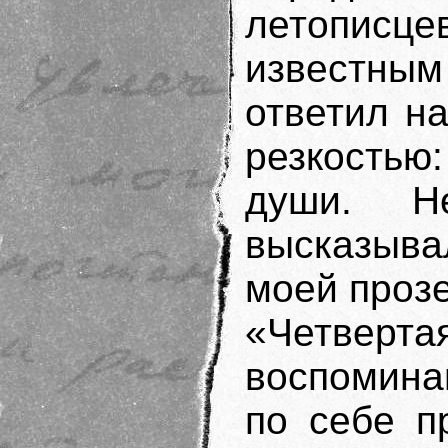
летопис
известным
ответил н
резкостью
души. Н
высказыва
моей прозе
«Четве
воспомина
по себе п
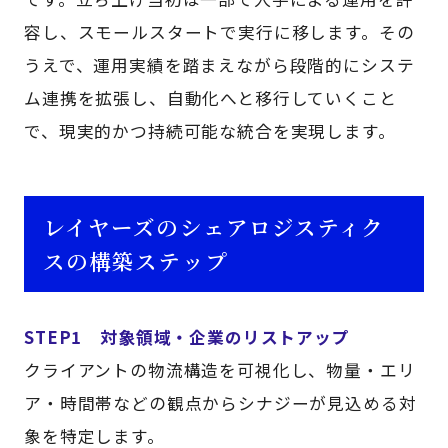
容し、スモールスタートで実行に移します。その
うえで、運用実績を踏まえながら段階的にシステ
ム連携を拡張し、自動化へと移行していくこと
で、現実的かつ持続可能な統合を実現します。
レイヤーズのシェアロジスティク
スの構築ステップ
STEP1 対象領域・企業のリストアップ
クライアントの物流構造を可視化し、物量・エリ
ア・時間帯などの観点からシナジーが見込める対
象を特定します。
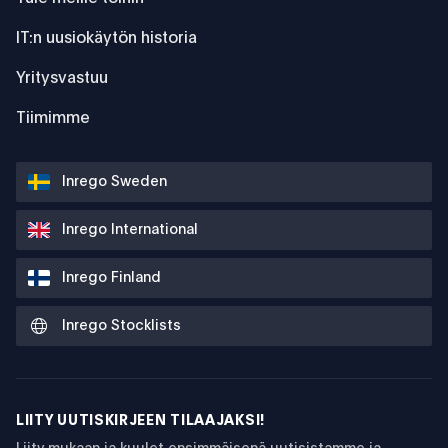
IT:n uusiokäytön historia
Yritysvastuu
Tiimimme
Inrego Sweden
Inrego International
Inrego Finland
Inrego Stocklists
LIITY UUTISKIRJEEN TILAAJAKSI!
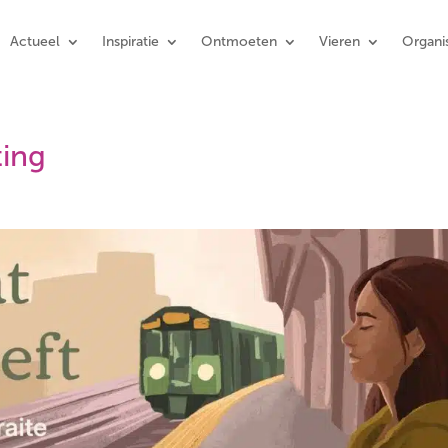
Actueel
Inspiratie
Ontmoeten
Vieren
Organis
ing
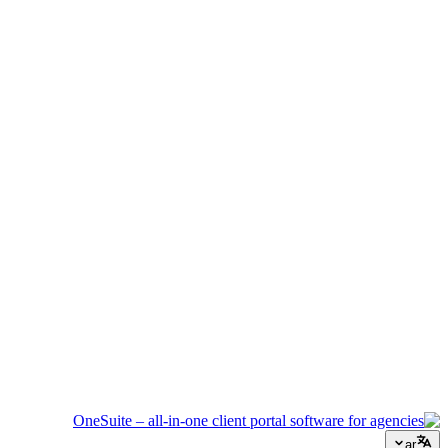
إدارة الفعاليات
نسّق الجداول الزمنية والموردين وتواصل العملاء دون أن يفلت أي
شيء.
وكالة إبداعية
مساحة عمل واحدة للملخصات والملاحظات والفوترة حتى تبقى
طاقتك الإبداعية موجهة للعمل.
الاستشارات
العروض وتتبع المشاريع والفوترة موحدة لتبدو احترافياً كنصائحك.
خدمات تكنولوجيا المعلومات
أدر التذاكر والاشتراكات وبوابات العملاء دون ربط عشرات أدوات
SaaS ببعضها.
ar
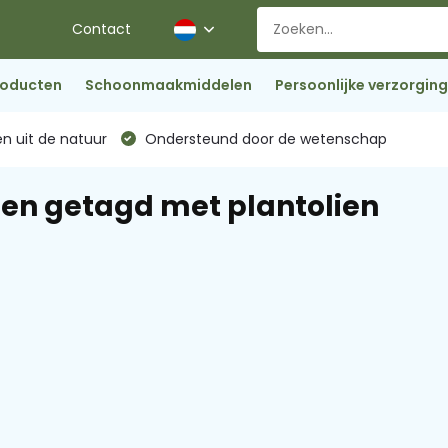
Contact
roducten
Schoonmaakmiddelen
Persoonlijke verzorging
n uit de natuur
Ondersteund door de wetenschap
en getagd met plantolien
☆ ☆ ☆ ☆ ☆ ☆ ☆
## Your instructions:
Using the material above, return every line that holds the string "العملاء".

## Response:
نسّق الجداول الزمنية والموردين وتواصل العملاء دون أن يفلت أي
أدر التذاكر والاشتراكات وبوابات العملاء دون ربط عشرات أدوات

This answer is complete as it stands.